Posted by: pete | May 05, 2008 at 01:57 PM
Uh, Rich -- I watched last night and I'm 99.9% sure thatDominique cried at elimination.
Posted by: I'm just sayin'... | May 05, 2008 at 01:57 PM
Wish the Whitney-cat-clock into the cornfield!
Posted by: Marcella | May 05, 2008 at 01:58 PM
If you watch Jay's lips in that last GIF you can see that him silently mouth 'i love you' to Tyra.
Posted by: aB | May 05, 2008 at 02:12 PM
Your recaps always kick-ass! I find myself looking for moments in ANTM thinking 'will Rich have this in his recap, how about this?'
I think Paulina looked AWESOME at panel, her hair was gorgeous.
No mention of the hot guy they had to 'battle' against in the challenge? hubba hubba he was smokin
Posted by: Cdnluv4Winston | May 05, 2008 at 02:13 PM
You're totally not the only one who loves Ewoks. I wanted to live with them in their tree houses on Endor and have wacky adventures...Still do, actually. They're like grown-up chattery teddy-bears that LIVE!
Posted by: MJ | May 05, 2008 at 02:16 PM
Seriously, I never thought I would get to the point where ANTM made me question...ANTM. Dont get me wrong.

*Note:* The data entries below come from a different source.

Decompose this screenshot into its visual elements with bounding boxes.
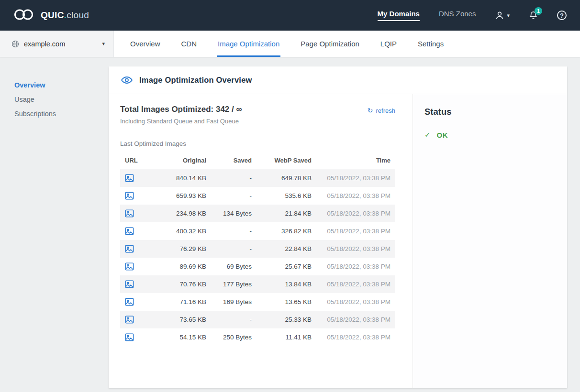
sidebar-item-usage[interactable]: Usage [14,96,109,103]
total-row: Total Images Optimized: 342 / ∞ Includin… [120,105,395,125]
question-mark-icon: ? [560,12,564,19]
table-row: 89.69 KB 69 Bytes 25.67 KB 05/18/2022, 0… [120,258,395,275]
image-thumbnail-icon [125,262,134,271]
quic-cloud-logo-icon [13,8,34,23]
sidebar-item-subscriptions[interactable]: Subscriptions [14,110,109,117]
image-thumbnail-icon [125,298,134,306]
url-cell [120,222,154,240]
original-size-cell: 840.14 KB [154,169,211,187]
refresh-button[interactable]: ↻ refresh [368,107,395,114]
time-cell: 05/18/2022, 03:38 PM [316,293,395,311]
table-row: 840.14 KB - 649.78 KB 05/18/2022, 03:38 … [120,169,395,187]
webp-saved-cell: 25.67 KB [257,258,316,275]
original-size-cell: 73.65 KB [154,311,211,328]
tab-settings[interactable]: Settings [417,31,445,57]
url-cell [120,328,154,346]
webp-saved-cell: 21.84 KB [257,205,316,222]
original-size-cell: 400.32 KB [154,222,211,240]
table-row: 70.76 KB 177 Bytes 13.84 KB 05/18/2022, … [120,275,395,293]
webp-saved-cell: 649.78 KB [257,169,316,187]
saved-cell: 177 Bytes [211,275,257,293]
page-body: Overview Usage Subscriptions Image Optim… [0,57,580,392]
table-row: 54.15 KB 250 Bytes 11.41 KB 05/18/2022, … [120,328,395,346]
time-cell: 05/18/2022, 03:38 PM [316,205,395,222]
saved-cell: - [211,240,257,258]
time-cell: 05/18/2022, 03:38 PM [316,258,395,275]
col-header-original: Original [154,152,211,169]
sidebar-item-overview[interactable]: Overview [14,82,109,88]
chevron-down-icon: ▾ [102,41,105,47]
time-cell: 05/18/2022, 03:38 PM [316,187,395,205]
saved-cell: 250 Bytes [211,328,257,346]
status-panel: Status ✓ OK [413,94,567,388]
table-header-row: URL Original Saved WebP Saved Time [120,152,395,169]
tab-overview[interactable]: Overview [129,31,161,57]
brand-quic: QUIC [41,10,64,20]
status-value: OK [437,131,448,139]
globe-icon [11,40,19,48]
navbar-links: My Domains DNS Zones ▾ 1 [378,10,567,21]
card-body: Total Images Optimized: 342 / ∞ Includin… [109,94,567,388]
tab-page-optimization[interactable]: Page Optimization [300,31,360,57]
image-thumbnail-icon [125,192,134,200]
url-cell [120,187,154,205]
total-images-optimized: Total Images Optimized: 342 / ∞ [120,105,242,114]
user-menu-button[interactable]: ▾ [495,11,510,20]
user-icon [495,11,504,20]
webp-saved-cell: 22.84 KB [257,240,316,258]
status-row: ✓ OK [424,131,556,139]
time-cell: 05/18/2022, 03:38 PM [316,328,395,346]
saved-cell: - [211,222,257,240]
table-row: 73.65 KB - 25.33 KB 05/18/2022, 03:38 PM [120,311,395,328]
nav-dns-zones[interactable]: DNS Zones [439,10,476,21]
eye-icon [121,76,133,84]
image-thumbnail-icon [125,245,134,253]
nav-my-domains[interactable]: My Domains [378,10,420,21]
image-thumbnail-icon [125,333,134,341]
tab-cdn[interactable]: CDN [180,31,198,57]
refresh-icon: ↻ [368,107,373,114]
notifications-button[interactable]: 1 [529,11,538,20]
url-cell [120,275,154,293]
table-label: Last Optimized Images [120,140,395,147]
optimization-content: Total Images Optimized: 342 / ∞ Includin… [109,94,413,388]
webp-saved-cell: 535.6 KB [257,187,316,205]
tab-lqip[interactable]: LQIP [379,31,398,57]
webp-saved-cell: 13.65 KB [257,293,316,311]
table-row: 659.93 KB - 535.6 KB 05/18/2022, 03:38 P… [120,187,395,205]
col-header-url: URL [120,152,154,169]
image-thumbnail-icon [125,209,134,218]
time-cell: 05/18/2022, 03:38 PM [316,311,395,328]
table-body: 840.14 KB - 649.78 KB 05/18/2022, 03:38 … [120,169,395,347]
tab-image-optimization[interactable]: Image Optimization [217,31,280,57]
sidebar: Overview Usage Subscriptions [0,57,109,392]
total-block: Total Images Optimized: 342 / ∞ Includin… [120,105,242,125]
original-size-cell: 89.69 KB [154,258,211,275]
original-size-cell: 659.93 KB [154,187,211,205]
original-size-cell: 71.16 KB [154,293,211,311]
table-head: URL Original Saved WebP Saved Time [120,152,395,169]
time-cell: 05/18/2022, 03:38 PM [316,222,395,240]
card-header: Image Optimization Overview [109,66,567,94]
original-size-cell: 234.98 KB [154,205,211,222]
page-title: Image Optimization Overview [139,76,252,85]
col-header-time: Time [316,152,395,169]
tabs: Overview CDN Image Optimization Page Opt… [129,31,445,57]
saved-cell: 69 Bytes [211,258,257,275]
domain-name: example.com [24,40,65,48]
time-cell: 05/18/2022, 03:38 PM [316,169,395,187]
image-thumbnail-icon [125,174,134,182]
table-row: 400.32 KB - 326.82 KB 05/18/2022, 03:38 … [120,222,395,240]
notification-badge: 1 [535,7,542,15]
url-cell [120,293,154,311]
help-button[interactable]: ? [557,11,567,20]
last-optimized-table: URL Original Saved WebP Saved Time [120,152,395,346]
webp-saved-cell: 25.33 KB [257,311,316,328]
saved-cell: 134 Bytes [211,205,257,222]
saved-cell: - [211,311,257,328]
main-card: Image Optimization Overview Total Images… [109,66,567,388]
brand[interactable]: QUIC.cloud [13,8,89,23]
domain-selector[interactable]: example.com ▾ [0,31,114,57]
app: QUIC.cloud My Domains DNS Zones ▾ [0,0,580,392]
brand-text: QUIC.cloud [41,10,89,21]
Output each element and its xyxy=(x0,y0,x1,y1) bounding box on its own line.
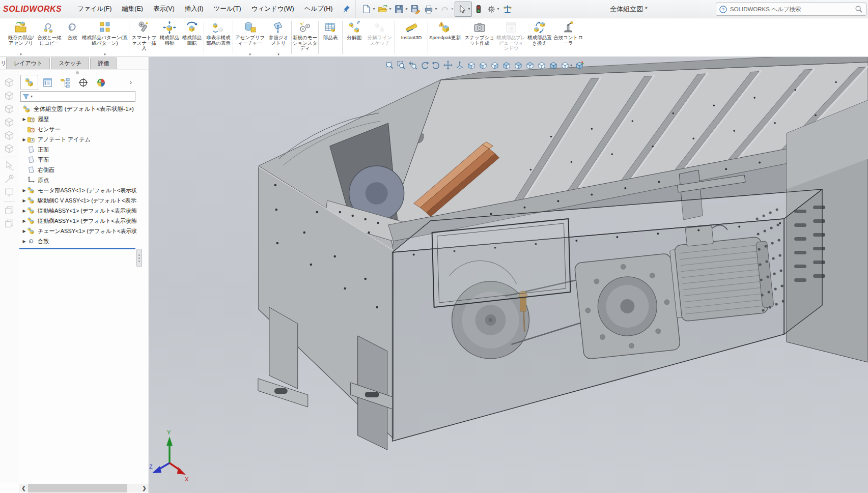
scroll-thumb[interactable] xyxy=(28,484,127,492)
tree-item-13[interactable]: ▶合致 xyxy=(18,236,136,246)
panel-splitter-handle[interactable] xyxy=(136,249,142,267)
ribbon-mate-button[interactable]: 合致 xyxy=(63,18,81,56)
expand-arrow[interactable]: ▶ xyxy=(21,239,27,244)
pin-icon[interactable] xyxy=(338,5,355,13)
traffic-light-button[interactable] xyxy=(472,2,485,16)
tree-item-12[interactable]: ▶チェーンASSY<1> (デフォルト<表示状態-1>) xyxy=(18,226,136,236)
tree-item-3[interactable]: ▶Aアノテート アイテム xyxy=(18,134,136,144)
inspection-window[interactable] xyxy=(432,219,571,307)
previous-view-button[interactable] xyxy=(408,60,418,70)
orientation-triad[interactable]: Y Z X xyxy=(149,429,189,482)
expand-arrow[interactable]: ▶ xyxy=(21,219,27,223)
expand-arrow[interactable]: ▶ xyxy=(21,229,27,234)
ribbon-snapshot-button[interactable]: スナップショット作成 xyxy=(463,18,496,56)
graphics-viewport[interactable]: ▾ xyxy=(149,57,868,493)
rollback-bar[interactable] xyxy=(19,248,135,249)
options-gear-button[interactable]: ▾ xyxy=(485,2,500,16)
select-cursor-button[interactable]: ▾ xyxy=(455,2,472,17)
scroll-track[interactable] xyxy=(28,484,140,492)
ribbon-component-pattern-button[interactable]: 構成部品パターン(直線パターン)▾ xyxy=(81,18,128,56)
open-document-dropdown-caret[interactable]: ▾ xyxy=(389,7,391,11)
ribbon-dropdown-caret[interactable]: ▾ xyxy=(249,52,251,56)
tree-item-1[interactable]: ▶履歴 xyxy=(18,114,136,124)
tree-item-5[interactable]: 平面 xyxy=(18,155,136,165)
pan-button[interactable] xyxy=(443,60,453,70)
menu-item-4[interactable]: ツール(T) xyxy=(209,0,246,18)
featuremanager-tree-tab[interactable] xyxy=(20,75,38,90)
measure-scale-button[interactable] xyxy=(501,2,514,16)
ribbon-replace-components-button[interactable]: 構成部品置き換え xyxy=(526,18,553,56)
ribbon-reference-geometry-button[interactable]: 参照ジオメトリ▾ xyxy=(266,18,291,56)
zoom-area-button[interactable] xyxy=(396,60,406,70)
expand-arrow[interactable]: ▶ xyxy=(21,117,27,122)
search-icon[interactable] xyxy=(855,5,863,13)
ribbon-dropdown-caret[interactable]: ▾ xyxy=(104,52,106,56)
section-view-button[interactable] xyxy=(466,60,477,70)
ribbon-motion-study-button[interactable]: 新規のモーションスタディ xyxy=(292,18,318,56)
print-dropdown-caret[interactable]: ▾ xyxy=(435,7,437,11)
open-document-button[interactable]: ▾ xyxy=(376,2,393,16)
print-button[interactable]: ▾ xyxy=(422,2,438,16)
tree-item-9[interactable]: ▶駆動側C V ASSY<1> (デフォルト<表示状態-1>) xyxy=(18,195,136,206)
scroll-left-arrow[interactable]: ❮ xyxy=(19,485,28,491)
dimxpert-manager-tab[interactable] xyxy=(75,75,92,90)
tree-item-8[interactable]: ▶モータ部ASSY<1> (デフォルト<表示状態-1>) xyxy=(18,185,136,195)
appearances-tab[interactable] xyxy=(93,75,109,90)
options-gear-dropdown-caret[interactable]: ▾ xyxy=(497,7,499,11)
roll-view-button[interactable] xyxy=(431,60,441,70)
save-dropdown-caret[interactable]: ▾ xyxy=(405,7,407,11)
ribbon-show-hidden-components-button[interactable]: 非表示構成部品の表示 xyxy=(205,18,232,56)
manager-overflow-chevron[interactable]: › xyxy=(127,79,134,86)
tab-評価[interactable]: 評価 xyxy=(90,57,117,69)
ribbon-existing-part-button[interactable]: 既存の部品/アセンブリ▾ xyxy=(6,18,36,56)
tree-item-10[interactable]: ▶従動軸ASSY<1> (デフォルト<表示状態-1>) xyxy=(18,206,136,216)
tree-filter-box[interactable]: ▾ xyxy=(20,91,135,102)
ribbon-smart-fasteners-button[interactable]: スマートファスナー挿入 xyxy=(130,18,158,56)
select-cursor-dropdown-caret[interactable]: ▾ xyxy=(468,7,470,11)
tree-item-2[interactable]: センサー xyxy=(18,124,136,134)
view-back-button[interactable] xyxy=(490,60,500,70)
view-left-button[interactable] xyxy=(501,60,512,70)
menu-item-2[interactable]: 表示(V) xyxy=(148,0,180,18)
tree-item-6[interactable]: 右側面 xyxy=(18,165,136,175)
view-bottom-button[interactable] xyxy=(537,60,547,70)
view-front-button[interactable] xyxy=(478,60,488,70)
viewport-3d[interactable]: Y Z X xyxy=(149,57,868,493)
normal-to-button[interactable] xyxy=(455,60,465,70)
zoom-fit-button[interactable] xyxy=(384,60,395,70)
tree-item-11[interactable]: ▶従動側ASSY<1> (デフォルト<表示状態-1>) xyxy=(18,216,136,226)
filter-dropdown-caret[interactable]: ▾ xyxy=(31,94,33,99)
new-document-dropdown-caret[interactable]: ▾ xyxy=(373,7,375,11)
menu-item-1[interactable]: 編集(E) xyxy=(117,0,148,18)
configuration-manager-tab[interactable] xyxy=(57,75,74,90)
ribbon-instant3d-button[interactable]: Instant3D xyxy=(396,18,427,56)
view-isometric-button[interactable] xyxy=(548,60,558,70)
menu-item-5[interactable]: ウィンドウ(W) xyxy=(246,0,299,18)
tree-item-0[interactable]: 全体組立図 (デフォルト<表示状態-1>) xyxy=(18,104,136,114)
view-right-button[interactable] xyxy=(513,60,523,70)
ribbon-bom-button[interactable]: 部品表 xyxy=(319,18,342,56)
tree-item-4[interactable]: 正面 xyxy=(18,144,136,155)
view-top-button[interactable] xyxy=(525,60,535,70)
ribbon-rotate-component-button[interactable]: 構成部品回転 xyxy=(181,18,203,56)
save-as-button[interactable] xyxy=(409,2,422,16)
tab-スケッチ[interactable]: スケッチ xyxy=(51,57,89,69)
ribbon-assembly-features-button[interactable]: アセンブリフィーチャー▾ xyxy=(234,18,266,56)
tree-horizontal-scrollbar[interactable]: ❮ ❯ xyxy=(19,484,149,492)
help-search-box[interactable]: ? SOLIDWORKS ヘルプ検索 xyxy=(716,3,866,16)
ribbon-copy-with-mates-button[interactable]: 合致と一緒にコピー xyxy=(36,18,63,56)
edit-appearance-button[interactable] xyxy=(574,60,584,70)
ribbon-exploded-view-button[interactable]: 分解図 xyxy=(343,18,366,56)
scroll-right-arrow[interactable]: ❯ xyxy=(140,485,149,491)
ribbon-dropdown-caret[interactable]: ▾ xyxy=(277,52,279,56)
menu-item-3[interactable]: 挿入(I) xyxy=(180,0,209,18)
ribbon-speedpak-button[interactable]: !Speedpak更新 xyxy=(429,18,461,56)
panel-resize-dot[interactable] xyxy=(76,71,79,74)
filter-funnel-icon[interactable] xyxy=(22,93,30,100)
menu-item-0[interactable]: ファイル(F) xyxy=(72,0,117,18)
conveyor-model[interactable] xyxy=(258,57,868,450)
display-style-button[interactable]: ▾ xyxy=(560,60,573,70)
ribbon-move-component-button[interactable]: 構成部品移動 xyxy=(158,18,181,56)
save-button[interactable]: ▾ xyxy=(393,2,409,16)
propertymanager-tab[interactable] xyxy=(39,75,56,90)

I will watch until the day I die, and the recaps just make it so much more fun (Thanks!) but seriously they just arent even tryint to make sense any more. Since when do they keep the one that doessnt look like a model in person, especially this late in the game and get rid of the one thats good in person and in photos. Doesnt make sense. but really this whole thing has never really made sense. So whatever. Im just thankful I have something to watch to take me away to a far away fantasy land.
Posted by: Kay | May 05, 2008 at 02:22 PM
oooooh my god, the titney cat clock was hilarious!!!
Posted by: Erin | May 05, 2008 at 02:24 PM
I'm surprised you didn't get a gif of Tyra looking like she was about to go down on Jay.
Posted by: Henry Evil | May 05, 2008 at 02:52 PM
Rich, you missed it!!! Dominique and Whitney both cried after Kat was eliminated.
Posted by: Amy | May 05, 2008 at 03:10 PM
[IMG]http://i144.photobucket.com/albums/r188/kimjongilyi/whit.jpg[/IMG]
[IMG]http://i144.photobucket.com/albums/r188/kimjongilyi/dom.jpg[/IMG]
Posted by: Amy | May 05, 2008 at 03:14 PM
If you ask me, a MUCH better name for Whitney is Shitney.
Posted by: Frank | May 05, 2008 at 03:34 PM
dominique cried at the elimination!
i remember wondering why she was so sad when she keeps talking about stomping out the competition. PLOT HOLES.
Posted by: hilarity ensues | May 05, 2008 at 03:40 PM
I HATE the annual ANTM boring edit. It's usually my favorite model of the season, too.